Cytotoxicity assay

The cytotoxic effect of MTX, [Dlys⁶]-LHRH, and [Dlys⁶]-LHRH-MTX was evaluated using the methylthiazol tetrazolium (MTT) assay (Sigma Aldrich, MO), which determines the number of viable cells from the formazan crystals produced by metabolic activity^26,33,34. The cells were plated in 96-well plates at 5 × 10³ cells/well in triplicate, and were allowed to reattach overnight. Culture media with various concentrations of MTX or [Dlys⁶]-LHRH or [Dlys⁶]-LHRH-MTX were then added in triplicate, and the incubation was continued for an additional 24 h. After removing the supernatant, DMSO was added (150 μL per well) to dissolve the formazane of MTT. The absorption at 570 nm was recorded with an ELISA plate reader (Bio-Rad, Microplate Reader 550 and the growth inhibitory (GI) rate was calculated according to the following equation: GI(%) = 100 − [T − B)/(C − B) × 100].

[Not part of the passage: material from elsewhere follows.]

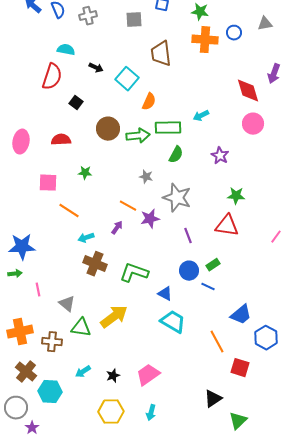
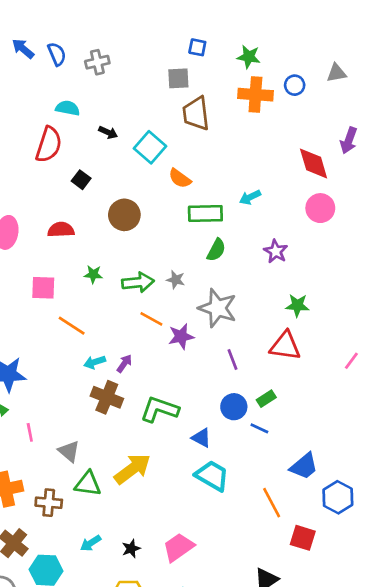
gray square: (134, 20) -> (178, 78), moved
orange semicircle: (149, 102) -> (180, 178), turned 102
green arrow: (138, 136) -> (138, 282), moved
purple arrow: (117, 228) -> (124, 363), moved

In the equation, T represents the absorption value of the treatment group; C is the absorption value of the control (untreated) group; and B refers to the absorption value of the culture medium. IC₅₀ values (μg/mL) were calculated with SPSS software. In a competition assay, Prostate cancer cells (5,000 per well) were separately incubated in 96-well plates in triplicate with [DLys⁶]-LHRH–MTX alone and [DLys⁶]-LHRH free peptide and [DLys⁶]-LHRH–MTX together, and the cells were incubated for 24 hr. The plates were then analyzed with the MTT method.